Worker

Configuration

Worker configuration comes from three sources, merged in order (later wins):

Built-in defaults compiled into the daemon.
Config file at ~/.pendra/config.yaml (Unix) or %ProgramData%\Pendra\config.yaml (Windows).
Environment variables.

pendra setup writes the config file interactively; pendra config set <key> <value> mutates it directly. Env vars are re-read on every CLI invocation and at daemon startup.

Example config file

~/.pendra/config.yaml

# ~/.pendra/config.yaml
app_server_ws_url: wss://api.pendra.ai
gpu_worker_private_key: <base64-ed25519-private-key>
worker_id: wrk-a1b2c3d4
worker_name: gpu-01
models_dir: ~/.pendra/models
# optional — private inference (set by 'pendra keygen --save'):
workload_private_key_file: ~/.pendra/workload_key

The file holds the Ed25519 private key in plaintext, so the daemon enforces mode 0600 on Unix and warns at startup if it's wider.

Settings reference

Env var	Config key	Default	Purpose
`APP_SERVER_WS_URL`	`app_server_ws_url`	`wss://api.pendra.ai`	Base URL the daemon dials; `/ws/gpu` is appended automatically.
`GPU_WORKER_PRIVATE_KEY`	`gpu_worker_private_key`	—	Base64 Ed25519 private key from the console.

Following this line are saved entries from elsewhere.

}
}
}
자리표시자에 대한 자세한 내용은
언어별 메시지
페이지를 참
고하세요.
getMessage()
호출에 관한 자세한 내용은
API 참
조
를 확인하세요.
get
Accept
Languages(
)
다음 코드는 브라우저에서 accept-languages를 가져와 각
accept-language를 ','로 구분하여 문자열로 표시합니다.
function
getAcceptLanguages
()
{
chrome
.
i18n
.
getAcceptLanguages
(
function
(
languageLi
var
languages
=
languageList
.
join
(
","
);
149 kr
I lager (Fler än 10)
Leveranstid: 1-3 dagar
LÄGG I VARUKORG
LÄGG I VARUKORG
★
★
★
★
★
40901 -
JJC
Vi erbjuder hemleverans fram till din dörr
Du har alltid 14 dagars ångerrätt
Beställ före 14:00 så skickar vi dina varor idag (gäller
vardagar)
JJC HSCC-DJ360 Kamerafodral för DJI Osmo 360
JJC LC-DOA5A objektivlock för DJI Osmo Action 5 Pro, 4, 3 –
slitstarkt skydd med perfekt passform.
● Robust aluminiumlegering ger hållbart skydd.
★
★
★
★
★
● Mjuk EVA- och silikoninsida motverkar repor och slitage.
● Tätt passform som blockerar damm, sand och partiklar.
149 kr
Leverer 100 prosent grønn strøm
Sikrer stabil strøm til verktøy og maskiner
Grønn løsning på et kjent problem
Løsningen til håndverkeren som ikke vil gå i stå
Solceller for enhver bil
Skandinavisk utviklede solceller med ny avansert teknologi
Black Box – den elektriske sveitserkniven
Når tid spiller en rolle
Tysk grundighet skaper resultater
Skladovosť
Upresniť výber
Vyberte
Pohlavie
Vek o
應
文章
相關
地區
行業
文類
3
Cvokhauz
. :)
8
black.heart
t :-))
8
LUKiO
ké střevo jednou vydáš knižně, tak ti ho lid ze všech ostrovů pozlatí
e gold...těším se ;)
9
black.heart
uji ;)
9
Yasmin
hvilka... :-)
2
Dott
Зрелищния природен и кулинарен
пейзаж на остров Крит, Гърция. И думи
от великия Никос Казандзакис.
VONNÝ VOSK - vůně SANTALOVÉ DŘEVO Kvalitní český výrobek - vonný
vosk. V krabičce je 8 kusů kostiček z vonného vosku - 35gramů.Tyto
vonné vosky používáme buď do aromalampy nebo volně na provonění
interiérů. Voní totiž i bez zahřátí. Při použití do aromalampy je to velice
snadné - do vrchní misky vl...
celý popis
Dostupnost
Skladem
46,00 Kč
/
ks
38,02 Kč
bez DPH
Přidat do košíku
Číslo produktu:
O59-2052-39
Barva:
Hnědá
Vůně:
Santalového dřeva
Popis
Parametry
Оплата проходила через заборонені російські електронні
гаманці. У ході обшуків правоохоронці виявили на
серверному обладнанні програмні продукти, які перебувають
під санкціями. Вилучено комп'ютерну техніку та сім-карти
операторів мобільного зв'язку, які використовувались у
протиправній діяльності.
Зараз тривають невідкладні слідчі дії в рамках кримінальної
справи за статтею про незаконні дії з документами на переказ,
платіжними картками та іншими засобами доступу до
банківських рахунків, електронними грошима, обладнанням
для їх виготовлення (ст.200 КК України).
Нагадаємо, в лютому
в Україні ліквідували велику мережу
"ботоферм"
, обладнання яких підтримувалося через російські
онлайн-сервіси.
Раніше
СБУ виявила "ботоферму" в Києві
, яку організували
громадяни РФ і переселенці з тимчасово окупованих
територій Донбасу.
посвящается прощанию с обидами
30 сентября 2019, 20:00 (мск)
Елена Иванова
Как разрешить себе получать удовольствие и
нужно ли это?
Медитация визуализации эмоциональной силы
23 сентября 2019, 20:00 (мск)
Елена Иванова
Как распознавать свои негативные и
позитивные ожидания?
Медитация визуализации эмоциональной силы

The daemon refuses to start without one.
`PENDRA_WORKLOAD_PRIVATE_KEY_FILE`	`workload_private_key_file`	—	Path to the private-inference workload key file. `pendra keygen --save` writes a PEM X25519 key beside `config.yaml` and sets this; you can equally point it at a PEM X25519 key you generated yourself (e.g. `openssl genpkey -algorithm X25519`). Leave it unset and drop a key file at the default location (`~/.pendra/workload_key`) and the worker picks it up automatically. Off unless a key is configured or found there — see private inference.
`PENDRA_WORKLOAD_PRIVATE_KEY_FILE_PREVIOUS`	`workload_private_key_file_previous`	—	Path to the previous workload key during a key rotation (same base64 or PEM encodings as the primary). Set automatically when `pendra keygen --save` rotates an existing key, so the worker keeps serving clients still pinned to the old fingerprint until they re-pin.
`WORKER_ID`	`worker_id`	auto `wrk-<hex>`	Stable ID across restarts. Persisted on first run.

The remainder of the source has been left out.